[[ RECORDS FOR THE TASK open ]]

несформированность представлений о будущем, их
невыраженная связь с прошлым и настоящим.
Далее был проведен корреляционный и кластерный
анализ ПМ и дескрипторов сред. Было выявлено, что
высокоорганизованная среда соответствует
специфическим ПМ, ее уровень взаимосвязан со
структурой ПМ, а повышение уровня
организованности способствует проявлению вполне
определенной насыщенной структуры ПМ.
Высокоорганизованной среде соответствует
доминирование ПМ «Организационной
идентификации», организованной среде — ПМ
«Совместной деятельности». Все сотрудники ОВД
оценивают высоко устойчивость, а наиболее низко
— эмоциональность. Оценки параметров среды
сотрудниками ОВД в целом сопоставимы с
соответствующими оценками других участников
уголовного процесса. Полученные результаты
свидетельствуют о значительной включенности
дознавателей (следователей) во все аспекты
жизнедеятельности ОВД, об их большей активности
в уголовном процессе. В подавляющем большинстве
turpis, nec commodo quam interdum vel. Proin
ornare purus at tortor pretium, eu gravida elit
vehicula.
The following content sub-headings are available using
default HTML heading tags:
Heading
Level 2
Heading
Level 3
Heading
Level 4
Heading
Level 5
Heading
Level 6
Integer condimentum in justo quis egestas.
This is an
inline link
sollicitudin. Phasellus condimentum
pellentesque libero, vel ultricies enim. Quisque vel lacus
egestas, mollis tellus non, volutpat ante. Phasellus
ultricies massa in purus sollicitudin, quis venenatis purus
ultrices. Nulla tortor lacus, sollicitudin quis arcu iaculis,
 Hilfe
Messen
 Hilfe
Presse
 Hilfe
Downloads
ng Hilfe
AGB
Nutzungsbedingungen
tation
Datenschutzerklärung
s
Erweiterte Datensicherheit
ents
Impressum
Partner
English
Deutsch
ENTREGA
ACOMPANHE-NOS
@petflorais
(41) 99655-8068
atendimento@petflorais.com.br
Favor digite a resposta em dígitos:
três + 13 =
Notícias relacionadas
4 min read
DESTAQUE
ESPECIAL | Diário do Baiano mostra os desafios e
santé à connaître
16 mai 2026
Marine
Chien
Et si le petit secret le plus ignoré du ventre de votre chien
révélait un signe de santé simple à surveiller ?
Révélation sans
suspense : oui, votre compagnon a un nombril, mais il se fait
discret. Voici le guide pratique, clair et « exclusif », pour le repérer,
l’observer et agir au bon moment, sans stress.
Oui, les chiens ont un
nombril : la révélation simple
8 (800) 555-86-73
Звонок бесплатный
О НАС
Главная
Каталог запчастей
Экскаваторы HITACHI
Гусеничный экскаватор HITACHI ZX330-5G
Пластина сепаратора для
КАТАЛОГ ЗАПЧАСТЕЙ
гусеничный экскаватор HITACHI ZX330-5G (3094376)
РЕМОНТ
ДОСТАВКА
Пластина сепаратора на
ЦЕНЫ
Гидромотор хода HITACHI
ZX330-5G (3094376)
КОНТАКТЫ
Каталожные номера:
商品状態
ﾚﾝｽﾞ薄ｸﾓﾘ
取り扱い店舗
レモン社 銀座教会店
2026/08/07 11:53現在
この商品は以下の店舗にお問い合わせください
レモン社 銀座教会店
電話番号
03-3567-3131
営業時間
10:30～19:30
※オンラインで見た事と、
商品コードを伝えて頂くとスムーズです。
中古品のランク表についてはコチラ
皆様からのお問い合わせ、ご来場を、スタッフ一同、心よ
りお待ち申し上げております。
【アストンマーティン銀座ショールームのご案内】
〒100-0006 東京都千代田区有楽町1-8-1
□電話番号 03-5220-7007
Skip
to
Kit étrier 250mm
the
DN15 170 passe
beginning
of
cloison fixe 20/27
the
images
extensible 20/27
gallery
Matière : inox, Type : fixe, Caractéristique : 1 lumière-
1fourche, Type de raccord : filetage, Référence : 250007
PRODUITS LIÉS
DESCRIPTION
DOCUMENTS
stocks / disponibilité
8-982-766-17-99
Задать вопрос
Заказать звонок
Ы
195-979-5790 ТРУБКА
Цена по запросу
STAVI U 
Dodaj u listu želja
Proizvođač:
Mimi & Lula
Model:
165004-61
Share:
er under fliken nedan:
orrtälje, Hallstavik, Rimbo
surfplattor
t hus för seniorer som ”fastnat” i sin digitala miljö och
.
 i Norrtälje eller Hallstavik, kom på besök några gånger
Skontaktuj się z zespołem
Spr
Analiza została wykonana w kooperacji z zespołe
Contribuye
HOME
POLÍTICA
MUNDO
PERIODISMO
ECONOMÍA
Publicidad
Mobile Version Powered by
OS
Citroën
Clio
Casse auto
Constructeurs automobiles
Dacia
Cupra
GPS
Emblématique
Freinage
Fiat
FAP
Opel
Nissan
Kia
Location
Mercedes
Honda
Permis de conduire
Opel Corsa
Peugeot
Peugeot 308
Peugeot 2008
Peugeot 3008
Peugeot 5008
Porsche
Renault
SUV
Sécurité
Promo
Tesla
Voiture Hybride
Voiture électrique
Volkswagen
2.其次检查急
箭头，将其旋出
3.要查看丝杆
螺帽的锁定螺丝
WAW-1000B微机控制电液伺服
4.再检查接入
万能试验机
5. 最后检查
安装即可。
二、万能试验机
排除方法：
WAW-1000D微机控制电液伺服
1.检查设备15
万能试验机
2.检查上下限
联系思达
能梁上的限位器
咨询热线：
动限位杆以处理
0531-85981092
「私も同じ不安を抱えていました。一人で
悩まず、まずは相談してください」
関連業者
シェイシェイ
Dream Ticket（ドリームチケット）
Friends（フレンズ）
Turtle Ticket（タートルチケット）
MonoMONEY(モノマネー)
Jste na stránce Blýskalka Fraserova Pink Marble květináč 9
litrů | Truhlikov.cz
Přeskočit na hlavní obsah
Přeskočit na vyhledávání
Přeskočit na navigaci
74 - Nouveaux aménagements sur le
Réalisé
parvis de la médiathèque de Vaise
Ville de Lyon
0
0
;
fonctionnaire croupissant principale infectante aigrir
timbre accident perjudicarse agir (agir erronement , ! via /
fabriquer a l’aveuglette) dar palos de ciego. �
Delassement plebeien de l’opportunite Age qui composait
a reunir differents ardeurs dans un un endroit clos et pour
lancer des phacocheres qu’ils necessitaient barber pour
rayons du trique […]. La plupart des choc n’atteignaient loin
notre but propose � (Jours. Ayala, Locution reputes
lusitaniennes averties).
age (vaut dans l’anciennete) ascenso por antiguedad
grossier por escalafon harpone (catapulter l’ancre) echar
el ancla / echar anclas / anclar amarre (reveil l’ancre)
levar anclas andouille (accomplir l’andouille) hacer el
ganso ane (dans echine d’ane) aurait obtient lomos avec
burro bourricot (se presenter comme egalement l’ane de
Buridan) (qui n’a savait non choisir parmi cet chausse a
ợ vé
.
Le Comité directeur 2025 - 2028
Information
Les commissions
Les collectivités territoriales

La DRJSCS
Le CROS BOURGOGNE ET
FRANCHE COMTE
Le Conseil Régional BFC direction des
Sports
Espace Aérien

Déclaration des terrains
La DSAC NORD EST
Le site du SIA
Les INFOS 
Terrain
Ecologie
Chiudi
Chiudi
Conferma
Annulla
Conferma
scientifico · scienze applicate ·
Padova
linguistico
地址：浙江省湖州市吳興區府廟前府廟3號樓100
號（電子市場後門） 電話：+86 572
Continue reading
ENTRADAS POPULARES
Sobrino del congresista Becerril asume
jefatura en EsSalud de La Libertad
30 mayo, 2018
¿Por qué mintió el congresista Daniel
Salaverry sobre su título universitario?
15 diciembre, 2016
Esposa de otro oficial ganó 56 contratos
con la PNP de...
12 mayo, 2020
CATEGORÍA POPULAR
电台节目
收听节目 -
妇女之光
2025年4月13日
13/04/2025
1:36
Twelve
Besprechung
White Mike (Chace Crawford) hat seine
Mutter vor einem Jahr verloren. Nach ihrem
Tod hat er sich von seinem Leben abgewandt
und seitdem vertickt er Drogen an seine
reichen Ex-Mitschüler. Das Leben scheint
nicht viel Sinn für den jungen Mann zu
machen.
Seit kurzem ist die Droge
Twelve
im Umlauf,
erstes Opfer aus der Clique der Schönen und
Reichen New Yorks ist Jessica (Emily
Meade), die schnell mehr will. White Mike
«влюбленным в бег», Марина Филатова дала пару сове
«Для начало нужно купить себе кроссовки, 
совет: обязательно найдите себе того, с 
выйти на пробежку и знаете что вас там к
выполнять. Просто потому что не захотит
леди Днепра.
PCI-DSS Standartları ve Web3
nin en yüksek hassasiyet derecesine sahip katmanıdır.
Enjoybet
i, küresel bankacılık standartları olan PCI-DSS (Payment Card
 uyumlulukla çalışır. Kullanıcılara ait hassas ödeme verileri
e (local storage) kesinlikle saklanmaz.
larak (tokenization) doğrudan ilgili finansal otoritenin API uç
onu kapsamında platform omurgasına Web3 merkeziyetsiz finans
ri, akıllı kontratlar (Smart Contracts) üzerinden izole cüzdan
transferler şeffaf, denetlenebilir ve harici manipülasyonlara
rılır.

[[ RECORDS FOR THE TASK closed ]]

PROBLEM: In the records above, the line with "Les collectivités territoriales" marks the start and the line with "White Mike (Chace Crawford) hat seine" marks the end; copy that stretch exactly, both lines included, and nothing else.

FINAL ANSWER:
Les collectivités territoriales

La DRJSCS
Le CROS BOURGOGNE ET
FRANCHE COMTE
Le Conseil Régional BFC direction des
Sports
Espace Aérien

Déclaration des terrains
La DSAC NORD EST
Le site du SIA
Les INFOS 
Terrain
Ecologie
Chiudi
Chiudi
Conferma
Annulla
Conferma
scientifico · scienze applicate ·
Padova
linguistico
地址：浙江省湖州市吳興區府廟前府廟3號樓100
號（電子市場後門） 電話：+86 572
Continue reading
ENTRADAS POPULARES
Sobrino del congresista Becerril asume
jefatura en EsSalud de La Libertad
30 mayo, 2018
¿Por qué mintió el congresista Daniel
Salaverry sobre su título universitario?
15 diciembre, 2016
Esposa de otro oficial ganó 56 contratos
con la PNP de...
12 mayo, 2020
CATEGORÍA POPULAR
电台节目
收听节目 -
妇女之光
2025年4月13日
13/04/2025
1:36
Twelve
Besprechung
White Mike (Chace Crawford) hat seine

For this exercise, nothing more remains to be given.